As part of the coup, Czar Nickels promptly proposed that his own lieutenant be appointed as the next superintendent: former mayor Norm Rice, whose only qualifications for the job are that he’s African-American, a former czar himself, and has a nice smile (as opposed to the out-going Superintendent Raj Manhas, who rarely smiles at all).
Offended, the school board rejected Rice, because they’d already launched a nationwide search for Manhas’ successor. Presumably they’re looking for someone with prior experience running a school or a school district. In other words, they’re doing their jobs–which, of course, hasn’t stopped our local newspapers from criticizing them for not kowtowing to the Czar.
But does Norm Rice even know anything about schools? No. His plan for saving Seattle schools is full of meaningless rhetoric and an undisguised desire to be back in the command chair again. Remember, in the 1990s, when the mayor and city council were engaged in shady public-private partnerships? When the city built an expensive downtown parking garage for Nordstrom? When the city gave away the PacMed building to Amazon.com in a 99-year lease for almost nothing? When the city agreed to a downtown bus tunnel that sprang leaks and included built-in tracks for light rail that were the wrong size? Remember? Well, that was Mayor Norm Rice.
I should say right now that I don’t attend Seattle public schools and I don’t have children, but I have friends who do. Their kids are getting a decent education, from what I can tell. In fact, they’re getting a much better education than I received from a rural Pierce County school district that boasted a 50% dropout rate and where most of the college-bound students were headed for two-year voc-tech training courses at local community colleges.
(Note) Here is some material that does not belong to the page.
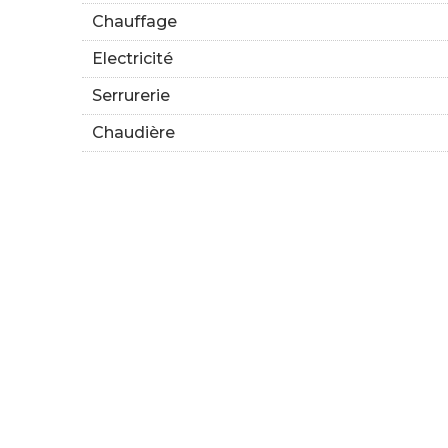
Chauffage
Electricité
Serrurerie
Chaudière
The rest of the graduates of my high school joined the military.
Still, I’m glad I didn’t grow up in a third world country with no public education system at all, or one where the teachers were routinely slaughtered by death squads because, as the most literate and educated members of their communities, they spoke out against government oppression. And I’m glad that my school district had enough money to put buses on the road, books on the desks, and teachers in the classroom; there are school districts all over the country and the world that struggle to do just that.
What we tend to forget is this: to get top-quality schools we need to spend more money per pupil and raise teacher salaries. Higher salaries attract better teachers. More money provides more options. Period. This is not just my personal opinion, but the opinion of folks who’ve compared education systems around the country. The defining difference between a school district where the kids do well academically and one where they don’t boils down to dollar signs.
Why is this so hard to understand, in a country where most of us think that money can buy happiness? Marrying a millionaire might make us happy, but cutting school funding won’t hurt our kids’ test scores? C’mon!
If we want our schools to do better, we shouldn’t put Norm Rice in charge, we should insist that the state and federal governments come up with more funds, and that they help the school board balance the budget. In the meantime, let’s give the school board a break.